She looked at it longingly over this anonymous shoulder now, and it said to her: “Ten-to. The worst is about over, kid. Just grit your teeth, and before you know it—”
“Plenty crowded here tonight.”
For a minute she couldn’t even tell where it had come from, she was in such a vacuum of non-awareness. Then she centered it in the disembodied cipher steering her about with him at the moment.
Oh, so he was going to talk, was he? Well, she could take care of that. He was slower in reaching that point than most of them, at that. This was the third or fourth consecutive number he’d claimed her for. And before the last intermission, she seemed to recall a similar suit-coloring before her blurred eyes a great many times, although she couldn’t be sure, for she didn’t bother trying to differentiate one from another — ever. The tongue-tied or the bashful type, perhaps, that was the reason for the delay.
“Yuh.” She couldn’t have made the monosyllable any shorter without swallowing it altogether.
He tried again. “Is it always as crowded as it is tonight?”
“No, after it closes it’s empty.”
All right, let him look at her like that. She didn’t have to be agreeable to him, all she had to do was dance with him. His ten cents just covered footwork, not vocal exercise.
They’d darkened the place for this last number. They usually did, toward the end of the session like this. Direct lights out, and the figures on the floor moving about like rustling ghosts. That was supposed to make the customers mellow, that was supposed to send them out into the street feeling as though they’d had a private tête-à-tête with someone up here. All for ten cents and a paper-cupful of vegetable-coloring orangeade.
She could feel him poising his head back a little, looking at her closely, as if trying to figure out what made her that way. She centered her own eyes blankly on the flashing, silvery spirochete that went swirling endlessly across the walls and ceiling, cast off by the spinning mirrored top overhead.
Why look into her face to find out what had made her this way? He wouldn’t find the answer there. Why not look into the casting-offices all over town, where her ghost still lingered, poised on the chair nearest the door? Or should have, she’d haunted them so. Why not look into the dressing-room of that tawdry Jamaica roadhouse, the one job she’d actually gotten, that she’d had to flee from before rehearsals for its floor-show even got under way, because she’d been foolish enough to loiter behind the others at the proprietor’s suggestion? Why not look into the slot at the Automat on 47th? — the one that had swallowed up the last nickel she had in the world one never-to-be-forgotten day, and given her back two puffy, swollen rolls; and from then on wouldn’t open again for her, no matter how often she stood longingly before it, for she had no further nickels to put in. Above all, why not look inside the battered dog-eared valise under her bed back at the room at this moment? It didn’t weigh much, but it was full. Full of stale dreams, that were no good now any more.
The answer was in all those places, but not in her face. So what was the sense of his looking for it in her face? Faces are masks, anyway.
He tried his luck again. “This is the first time I was ever up here.”
She didn’t bring her eyes back from the pelting silver gleams streaking down the walls. “We’ve missed you.”
“I guess you get tired of dancing. I guess by the end of the evening, like this, it starts in to get you.” He was trying to find an excuse for her surliness, so that his self-esteem could tell itself it wasn’t on account of him, was for some other reason. She knew; she knew how they were.
This time she brought her eyes back to him, witheringly. “Oh no. I never get tired of it. I don’t get half enough. Why when I go back to my room after I leave here at nights I practise splits and high kicks.”
He dropped his own eyes momentarily, as the barb made itself felt, then raised them to hers again. “You’re kind of sore about something, aren’t you.” He didn’t ask it as a question but stated it as a discovery.
“Yeah.

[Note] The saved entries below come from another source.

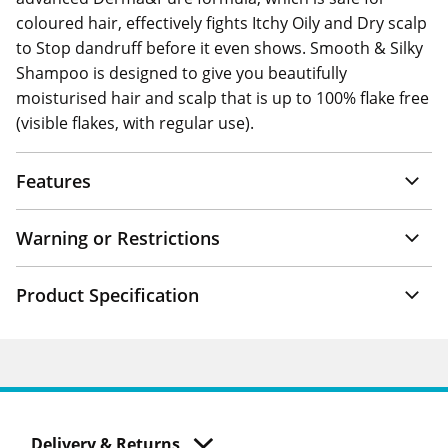
coloured hair, effectively fights Itchy Oily and Dry scalp
to Stop dandruff before it even shows. Smooth & Silky
Shampoo is designed to give you beautifully
moisturised hair and scalp that is up to 100% flake free
(visible flakes, with regular use).
Features
Warning or Restrictions
Product Specification
Delivery & Returns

Me.”
He wouldn’t give up. Couldn’t he take a hint, even when it was driven home with a sledge-hammer? “Don’t like it here?”
That was the crowning irritant of the whole series of inept remarks he’d been awkwardly tendering her as conversational fodder. She could feel her chest beginning to constrict with infuriation. An explosive denunciation would have surely followed. Fortunately, the necessity of answering was removed. The spattering and jangling of tin buckets that had been going on ended on a badly-fractured note, the mirror-gleams faded off the walls, and the center lights went up. A trumpet executed a Bronx cheer of dismissal.
Their enforced intimacy was at an end. His ten cents had spent its course.